As summer approaches, Oregonians are naturally pulled toward the coast. It’s a respite from the 80-plus-degree temps that begin to seep into Portland come June, and it’s also the best time to experience coastal hiking without the constant threat of rain. Of course, many favorite trails tend to get overcrowded this time of year. If you’re looking to maintain social distance even after getting vaccinated, here are some alternative hikes to try next time you venture westward.
Skipanon River Loop
Not far from the Fort Stevens Historical Area in Warrenton, the Skipanon River Loop is an easy, flat stroll that takes you along a quiet river trail with opportunities for bird watching. You can begin at either Skipanon River Park or the Lighthouse Park Trailhead, where you’ll find a small museum and maritime memorial. From the trailhead, follow the trail sign and make a left onto Harbor Drive and then walk under a road bridge to the trail. Walk alongside the Skipanon River on a paved path—there’s a fair amount of bird droppings along this part of the trail, so wear closed-toe shoes. After passing Skipanon River Park, you’ll turn left onto Main Street and walk a few blocks before turning left onto 5th Street, where you’ll reconnect with the trail. From here, it’ll feel oddly like you’re walking through someone’s backyard before reaching the 8th Street Dam. From there, take the Skipanon River Trail Eastern Spur, a peaceful riverside trail with tall grass and wetlands. You’ll likely encounter herons, geese and ducks in the water, so there are plenty of photo opportunities. Once you reach Highway 1, you can make your way back and take a right at 8th Street Dam where you walk along grassy trail to the marina. Walk up to the road bridge and make a left to head back toward the trailhead.
Directions: Drive west on US 26 for about 70 miles before merging onto US 101 north. After 16 miles, turn left onto Harbor Drive, where you’ll drive almost 1.5 miles before turning right on Northeast Skipanon Drive. Make a quick left into the parking lot for Lighthouse Park.
Gnat Creek Hatchery
About 20 miles east of Astoria off Highway 30, “Gnat Creek” doesn’t exactly sound inviting, but it’s an ideal place to stop on your way to the coast. Constructed in 1960, the hatchery was built to raise Chinook salmon and steelhead. It has a show pond along with informational signs, an overlook to a 15-foot waterfall, and a fish feeding station—spring and summer are the best time to see migrating salmon and steelhead. From the hatchery, a few hiking trails wind through Clatsop State Forest, one of which leads to a campground. The area is also open to mountain bikers. The shaded trail system takes you through a lush coastal rain forest of spruce, fern and hemlock. Watch for gnarled roots on the ground—they’re tripping hazards. You’ll pass Barrier Falls, a small waterfall that drops over a basalt shelf. Along the way are more interpretive signs, and you’ll likely notice a number of decaying stumps left over from decades of logging. Continue along the upper valley of Gnat Creek and you’ll eventually reach the Bigfoot Creek junction, where a bench overlooks the creek.

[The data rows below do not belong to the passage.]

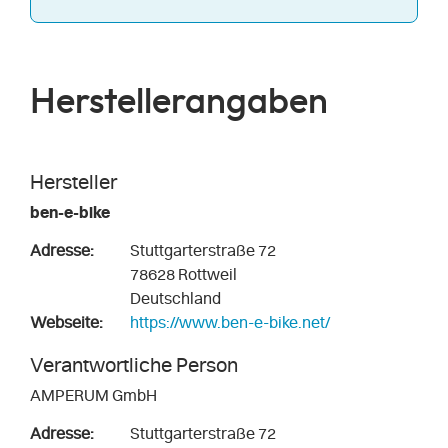
Herstellerangaben
Hersteller
ben-e-bike
Adresse:
Stuttgarterstraße 72
78628 Rottweil
Deutschland
Webseite:
https://www.ben-e-bike.net/
Verantwortliche Person
AMPERUM GmbH
Adresse:
Stuttgarterstraße 72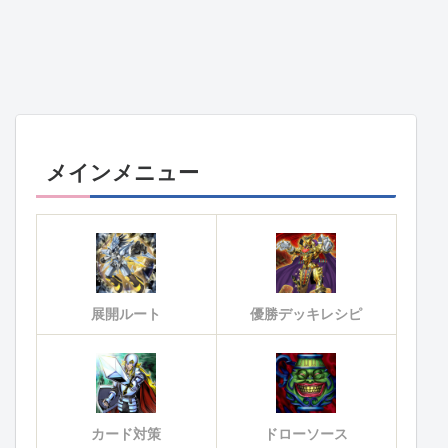
メインメニュー
展開ルート
優勝デッキレシピ
カード対策
ドローソース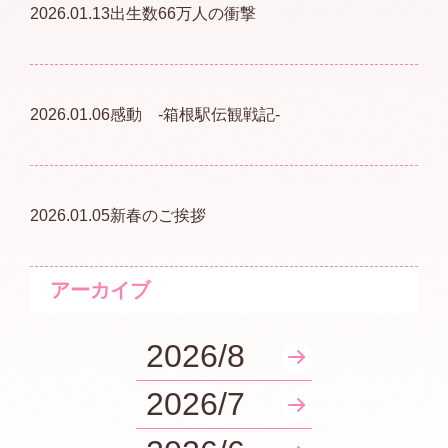
2026.01.13
出生数66万人の衝撃
2026.01.06
感動 -箱根駅伝観戦記-
2026.01.05
新春のご挨拶
アーカイブ
2026/8
2026/7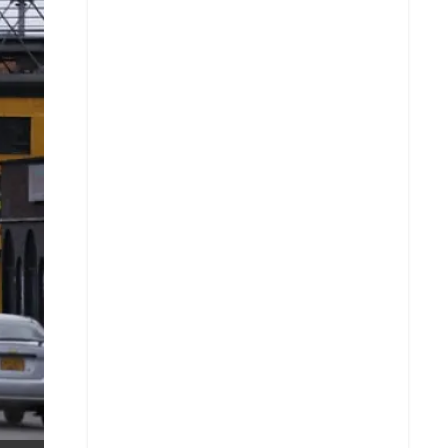
X
Whatsapp
Copiar enlace
Telegram
LinkedIn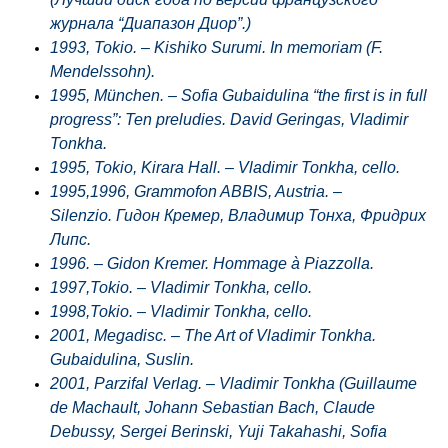
журнала “Диапазон Диор”.)
1993, Tokio. – Kishiko Surumi. In memoriam (F.
Mendelssohn).
1995, München. – Sofia Gubaidulina “the first is in full
progress”: Ten preludies. David Geringas, Vladimir
Tonkha.
1995, Tokio, Kirara Hall. – Vladimir Tonkha, cello.
1995,1996, Grammofon ABBIS, Austria. –
Silenzio. Гидон Кремер, Владимир Тонха, Фридрих
Липс.
1996. – Gidon Kremer. Hommage à Piazzolla.
1997,Tokio. – Vladimir Tonkha, cello.
1998,Tokio. – Vladimir Tonkha, cello.
2001, Megadisc. – The Art of Vladimir Tonkha.
Gubaidulina, Suslin.
2001, Parzifal Verlag. – Vladimir Tonkha (Guillaume
de Machault, Johann Sebastian Bach, Claude
Debussy, Sergei Berinski, Yuji Takahashi, Sofia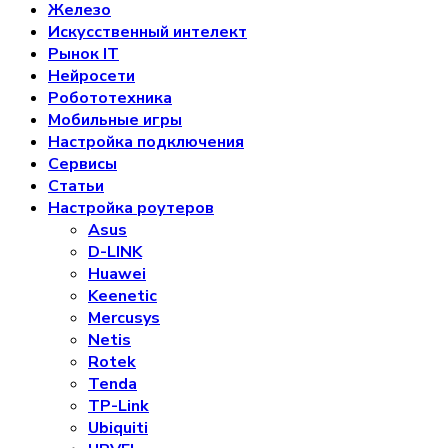
Железо
Искусственный интелект
Рынок IT
Нейросети
Робототехника
Мобильные игры
Настройка подключения
Сервисы
Статьи
Настройка роутеров
Asus
D-LINK
Huawei
Keenetic
Mercusys
Netis
Rotek
Tenda
TP-Link
Ubiquiti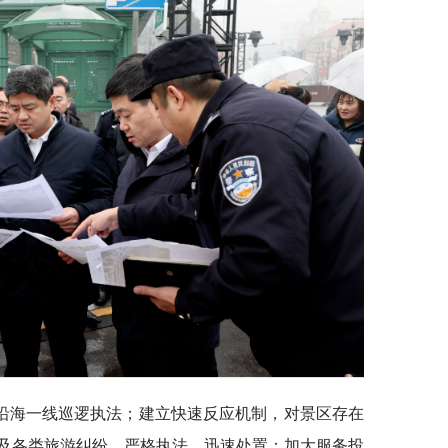
沿海一线巡逻执法；建立快速反应机制，对景区存在
及各类旅游纠纷，严格执法、迅速处置；加大服务投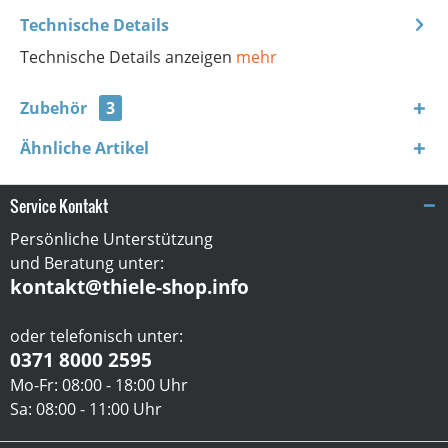
Technische Details
Technische Details anzeigen
mehr
Zubehör
3
Ähnliche Artikel
Service Kontakt
Persönliche Unterstützung
und Beratung unter:
kontakt@thiele-shop.info
oder telefonisch unter:
0371 8000 2595
Mo-Fr: 08:00 - 18:00 Uhr
Sa: 08:00 - 11:00 Uhr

Directions: Follow US 30 west toward St. Helens. Once you pass St. Helens, it’s a little under 50 miles to Gnat Creek Hatchery. When you see the sign on your left, turn into the visitor parking area.
Kilchis Point Reserve
Declared a County Heritage Site, Kilchis Point Reserve is an important historical site owned and managed by the Tillamook County Pioneer Museum. The 200-acre natural area lies along Tillamook Bay and has over 2 miles of dog-friendly trails that weave through wetlands and woodlands. Kilchis Point was home to one of the largest Native American villages on the northern Oregon Coast as well as to Tillamook County’s first pioneer settler. There are three interpretive trails to explore, each highlighting a different part of the site’s history: Flora and Fauna, Native American Heritage, and Pioneer Settlement. An informational kiosk at the trailhead has a map of the trail network. Though the trails measure only 2.2 miles altogether, there are plenty of informational signs along the way. The woods are full of whistling songbirds and other critters—be careful of spider webs. You’ll eventually cross a footbridge over Doty Creek and then follow the trail to Tillamook Bay at Kilchis Point, where you’ll find a boardwalk that leads up to a gazebo viewpoint that stretches across the bay into the hillside. This is an ideal bird-watching spot where you’re likely to see great blue herons, great egrets and gulls.
Directions: Drive 18 miles west on US 26 and veer left into OR 6 west toward Tillamook/Banks. After about 50 miles, turn right onto Wilson River Loop and then make a sharp left onto Latimer Road North. Go about 2 miles and then turn right onto US 101 north. Drive 3 miles before turning left onto Warren Street and then left on Spruce Street. Pull into the parking lot at Kilchis Point Reserve.